Writing to the Nation’s “Ask Your Question” segment in September last year, one Maurice Mudeheri asked Treasury Cabinet Secretary Henry Rotich why there was a lull in funding Kalro tasks. “Why has it taken the Treasury too long to allocate funds for research?” Mr Mudeheri asked.
Mr Rotich did not explain the reason behind the delay but said there was a change in this financial year.
“Beginning fiscal year 2016/17, funds for research have been provided for through the National Research Fund and it is from this fund that all government research institutions will obtain funding. Sh3 billion has been budgeted for this financial year,” responded Mr Rotich.
Kalro staff, who spoke with the Nation, revealed that the various institutes had large sums of money in their accounts for research which they did not know how it was used.
“As at now, it seems they’re only catering for the salaries. We don’t have any funding for now; we’re not doing any research at the moment,” said one researcher.
But Dr Tuimur said research projects at Kalro were going on as usual and refuted claims that some donors had pulled out due to lack of confidence in the new research outfit.
Urging the various scientists under Kalro to continue writing proposals to donors for funding of various projects, the PS admitted that donor support “has gone down a bit”.
One pointer to probable financial impropriety at Kalro is contained in Auditor-General Edward Ouko’s report about the national government’s financial status in the 2014/15 year.
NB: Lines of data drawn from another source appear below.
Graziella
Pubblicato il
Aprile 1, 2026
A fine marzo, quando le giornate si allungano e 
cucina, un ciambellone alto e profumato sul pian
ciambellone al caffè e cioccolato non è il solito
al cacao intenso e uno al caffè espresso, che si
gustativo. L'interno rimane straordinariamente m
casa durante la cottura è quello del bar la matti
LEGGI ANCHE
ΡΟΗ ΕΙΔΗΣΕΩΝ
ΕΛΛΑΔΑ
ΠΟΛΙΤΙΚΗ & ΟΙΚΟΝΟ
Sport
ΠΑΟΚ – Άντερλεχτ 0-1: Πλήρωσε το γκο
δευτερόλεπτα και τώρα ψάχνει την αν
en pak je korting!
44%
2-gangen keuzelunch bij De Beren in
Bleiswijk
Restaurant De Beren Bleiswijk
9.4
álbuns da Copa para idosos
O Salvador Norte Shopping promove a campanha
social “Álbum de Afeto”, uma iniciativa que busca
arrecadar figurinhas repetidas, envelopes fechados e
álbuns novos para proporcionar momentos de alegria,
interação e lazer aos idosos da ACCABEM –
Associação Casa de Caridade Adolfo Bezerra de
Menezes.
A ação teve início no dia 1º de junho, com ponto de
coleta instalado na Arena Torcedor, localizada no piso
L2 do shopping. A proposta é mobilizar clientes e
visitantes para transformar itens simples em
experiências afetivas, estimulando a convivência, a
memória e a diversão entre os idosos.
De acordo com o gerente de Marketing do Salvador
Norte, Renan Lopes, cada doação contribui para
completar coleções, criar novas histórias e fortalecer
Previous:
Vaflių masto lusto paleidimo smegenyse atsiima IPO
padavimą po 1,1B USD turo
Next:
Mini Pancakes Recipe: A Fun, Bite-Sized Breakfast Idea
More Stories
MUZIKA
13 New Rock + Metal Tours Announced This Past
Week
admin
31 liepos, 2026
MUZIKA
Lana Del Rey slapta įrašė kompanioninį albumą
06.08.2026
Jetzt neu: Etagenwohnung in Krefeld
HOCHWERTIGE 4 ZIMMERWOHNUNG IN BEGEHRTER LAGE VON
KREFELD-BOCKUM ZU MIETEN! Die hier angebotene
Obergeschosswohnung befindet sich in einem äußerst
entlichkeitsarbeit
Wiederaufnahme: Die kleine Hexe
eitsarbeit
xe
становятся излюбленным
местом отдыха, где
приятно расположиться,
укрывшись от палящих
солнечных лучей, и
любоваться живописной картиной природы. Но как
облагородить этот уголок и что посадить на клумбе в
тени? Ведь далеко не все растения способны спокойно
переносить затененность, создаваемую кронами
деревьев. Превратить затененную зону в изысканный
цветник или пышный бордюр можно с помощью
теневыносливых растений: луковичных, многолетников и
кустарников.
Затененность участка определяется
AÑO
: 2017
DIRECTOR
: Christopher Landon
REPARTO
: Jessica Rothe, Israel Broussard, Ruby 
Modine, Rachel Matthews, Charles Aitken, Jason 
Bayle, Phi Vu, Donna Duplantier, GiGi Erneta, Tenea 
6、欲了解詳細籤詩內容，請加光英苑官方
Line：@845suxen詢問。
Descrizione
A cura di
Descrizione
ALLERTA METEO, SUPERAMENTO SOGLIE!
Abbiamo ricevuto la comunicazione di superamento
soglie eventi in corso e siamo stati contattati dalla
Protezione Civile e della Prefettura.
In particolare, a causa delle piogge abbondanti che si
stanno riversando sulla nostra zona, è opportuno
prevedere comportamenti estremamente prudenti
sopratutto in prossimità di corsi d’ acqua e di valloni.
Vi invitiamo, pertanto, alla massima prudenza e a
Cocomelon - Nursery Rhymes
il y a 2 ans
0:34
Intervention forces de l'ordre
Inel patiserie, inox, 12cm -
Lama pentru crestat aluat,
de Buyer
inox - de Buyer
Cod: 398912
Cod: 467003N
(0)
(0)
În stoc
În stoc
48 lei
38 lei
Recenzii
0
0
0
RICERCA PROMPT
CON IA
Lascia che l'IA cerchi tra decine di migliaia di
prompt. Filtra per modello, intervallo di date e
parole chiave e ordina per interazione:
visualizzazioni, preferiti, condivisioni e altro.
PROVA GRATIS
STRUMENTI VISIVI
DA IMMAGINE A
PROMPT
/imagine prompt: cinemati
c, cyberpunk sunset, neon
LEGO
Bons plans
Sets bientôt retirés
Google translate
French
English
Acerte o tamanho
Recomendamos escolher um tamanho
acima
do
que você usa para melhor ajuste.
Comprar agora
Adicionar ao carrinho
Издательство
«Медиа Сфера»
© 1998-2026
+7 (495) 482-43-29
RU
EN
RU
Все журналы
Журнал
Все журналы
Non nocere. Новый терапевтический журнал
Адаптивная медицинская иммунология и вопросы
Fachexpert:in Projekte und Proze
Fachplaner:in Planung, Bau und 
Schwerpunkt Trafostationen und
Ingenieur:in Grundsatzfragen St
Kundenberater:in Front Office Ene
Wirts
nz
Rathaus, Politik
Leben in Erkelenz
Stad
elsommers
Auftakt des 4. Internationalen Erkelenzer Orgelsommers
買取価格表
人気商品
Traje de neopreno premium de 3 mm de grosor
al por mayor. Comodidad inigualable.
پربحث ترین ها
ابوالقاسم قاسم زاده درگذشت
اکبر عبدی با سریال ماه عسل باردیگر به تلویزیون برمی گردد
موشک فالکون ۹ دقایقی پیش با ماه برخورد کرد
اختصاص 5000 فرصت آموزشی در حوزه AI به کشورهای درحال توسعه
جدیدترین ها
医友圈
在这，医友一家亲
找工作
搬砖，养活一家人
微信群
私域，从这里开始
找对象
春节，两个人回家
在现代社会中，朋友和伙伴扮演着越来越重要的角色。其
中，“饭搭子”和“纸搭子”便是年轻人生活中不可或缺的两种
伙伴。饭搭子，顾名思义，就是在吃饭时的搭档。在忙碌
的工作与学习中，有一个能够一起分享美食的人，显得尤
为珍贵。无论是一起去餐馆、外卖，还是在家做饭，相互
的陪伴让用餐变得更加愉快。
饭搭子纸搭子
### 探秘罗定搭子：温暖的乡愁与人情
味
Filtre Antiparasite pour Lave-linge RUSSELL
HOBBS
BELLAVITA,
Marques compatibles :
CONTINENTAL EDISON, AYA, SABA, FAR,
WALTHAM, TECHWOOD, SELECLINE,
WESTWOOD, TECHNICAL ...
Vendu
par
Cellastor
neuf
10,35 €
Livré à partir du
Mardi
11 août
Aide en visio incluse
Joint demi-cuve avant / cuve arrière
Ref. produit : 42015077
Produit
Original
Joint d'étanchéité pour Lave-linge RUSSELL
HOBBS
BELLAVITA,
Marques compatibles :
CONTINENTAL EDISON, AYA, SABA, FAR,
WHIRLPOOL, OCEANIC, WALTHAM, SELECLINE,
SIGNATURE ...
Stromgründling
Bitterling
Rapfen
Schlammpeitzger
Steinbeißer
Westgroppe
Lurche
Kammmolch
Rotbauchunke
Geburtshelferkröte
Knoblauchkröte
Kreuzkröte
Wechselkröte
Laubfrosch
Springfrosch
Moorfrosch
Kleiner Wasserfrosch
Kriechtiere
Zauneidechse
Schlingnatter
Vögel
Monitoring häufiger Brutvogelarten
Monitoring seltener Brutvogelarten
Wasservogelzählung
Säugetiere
Mr Ouko questioned how Kalro spent Sh30 million it had been allocated to develop traditional crops that would be distributed to various arid and semi-arid areas.
Besides the auditor’s queries, Kalro is also at the centre of a court case in Nakuru. In November 2016, President Uhuru Kenyatta issued a directive to hive off 1,500 acres of Kalro land and give it to the Isahakia community.
Mr Achacha said the former agencies were ill-prepared for the major fusion and blamed poor leadership for Kalro’s problems.
But Dr Tuimur said it was normal to have turbulence in an organisation after merger. “Whenever you merge something, issues are bound to arise,” he said.